> [INPUT MATERIAL]:
──────────
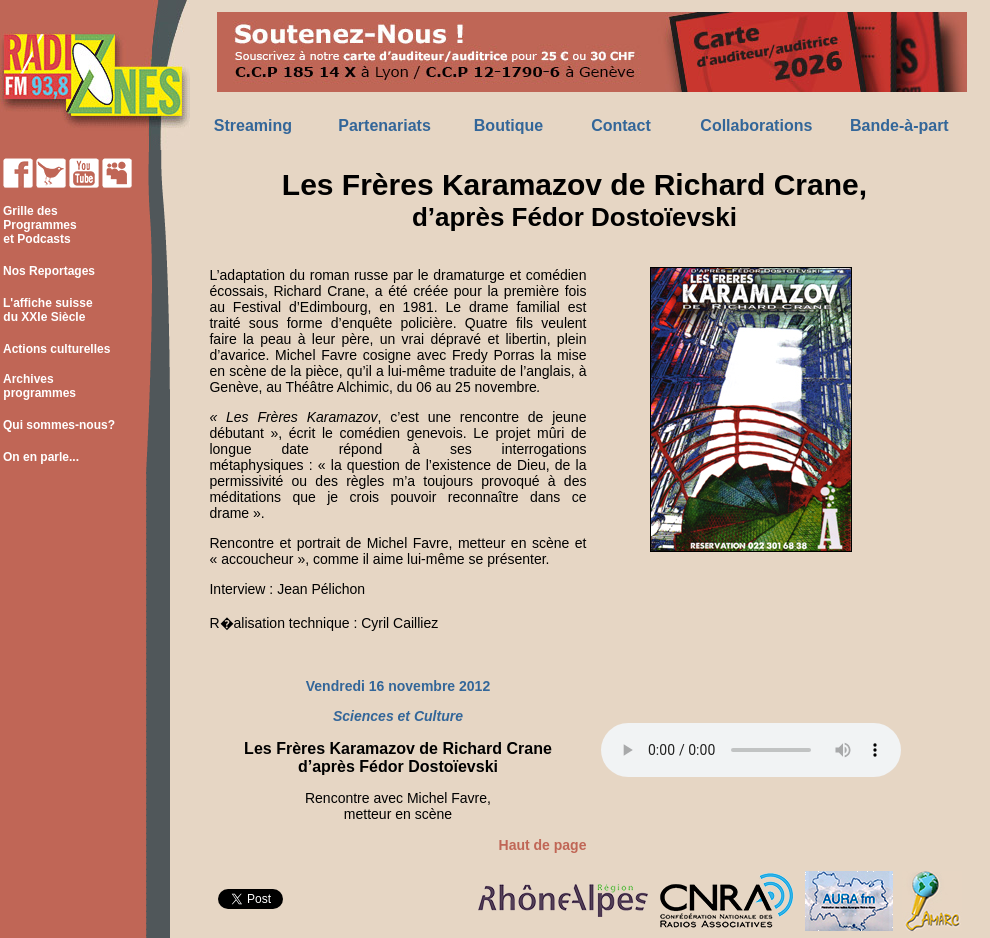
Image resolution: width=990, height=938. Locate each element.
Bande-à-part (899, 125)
──────────
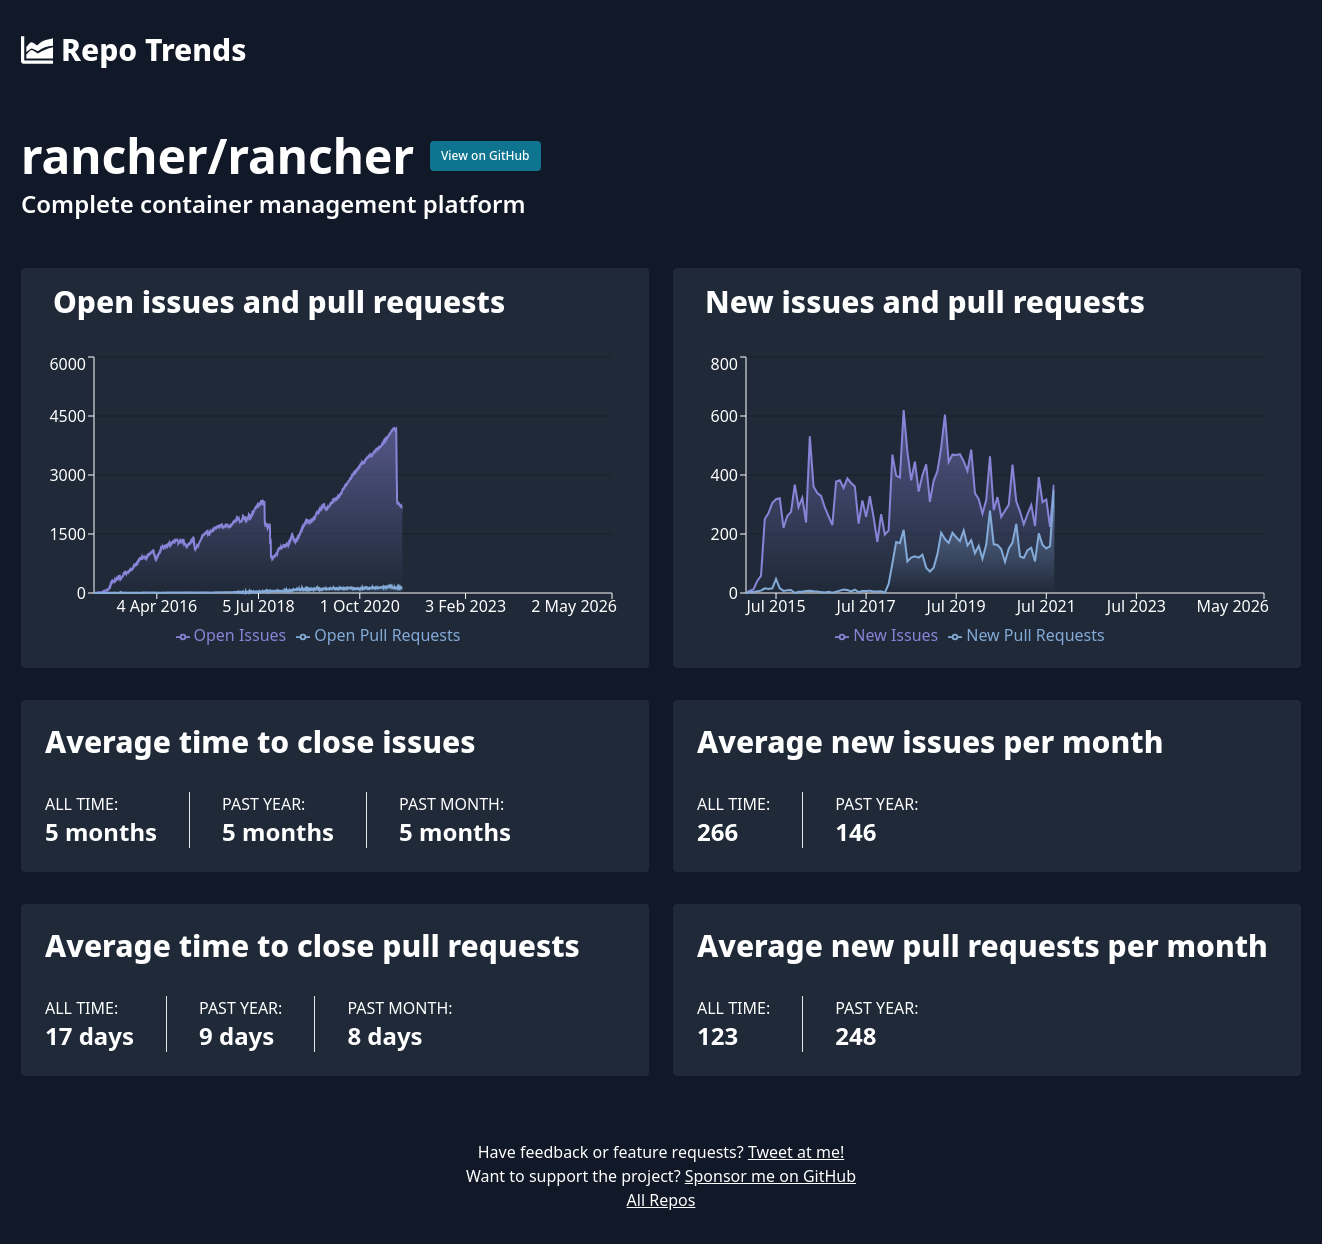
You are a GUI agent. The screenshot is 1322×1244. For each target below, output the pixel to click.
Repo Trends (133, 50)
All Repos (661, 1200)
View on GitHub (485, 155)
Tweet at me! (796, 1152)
──────────
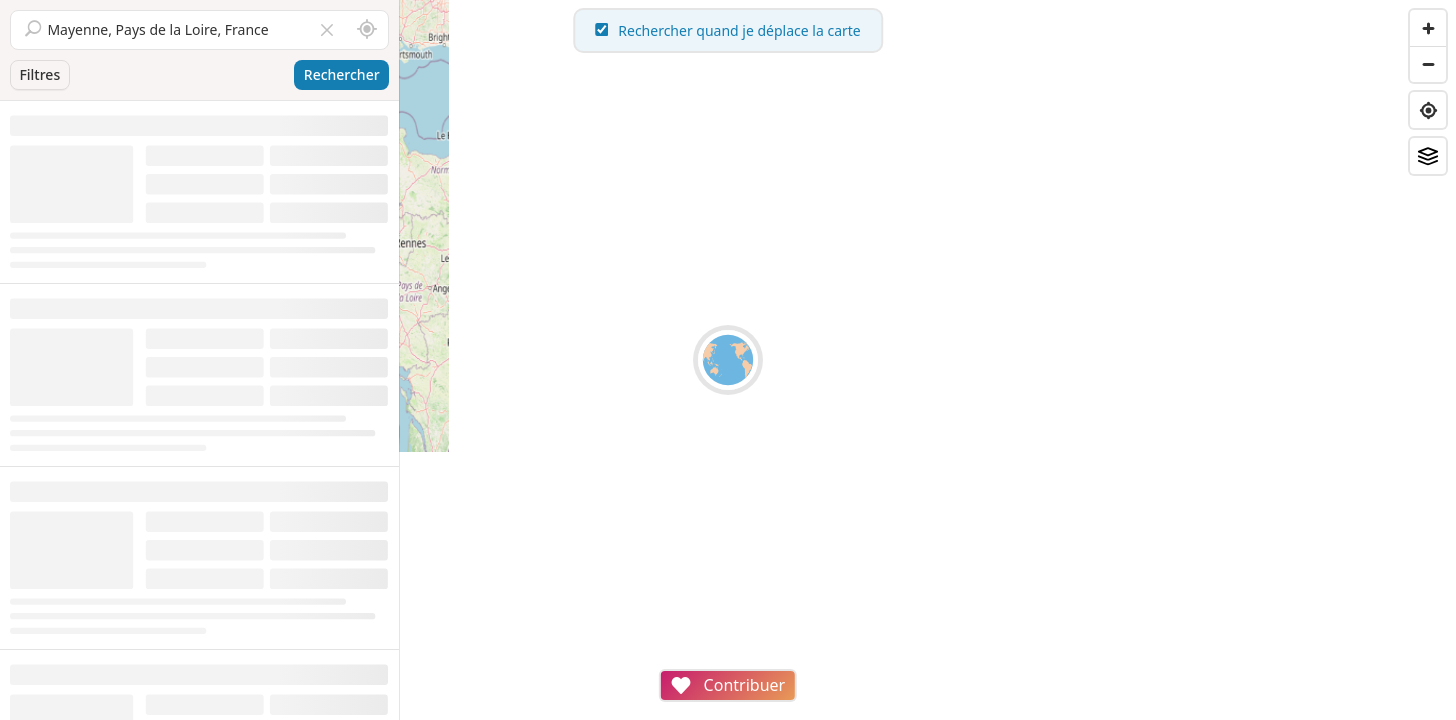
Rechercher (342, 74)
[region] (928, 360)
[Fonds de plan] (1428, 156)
──────────
> [WHAT NEEDS TO BE DONE]:
Wherever the word "each" appears in a line of the data, copy that line.

> [SOLUTION TO THIS TASK]:
Image resolution: width=990, height=938. Locate each element.
You are a GUI agent. The screenshot is 1322×1244. For each target below, output the pixel to click.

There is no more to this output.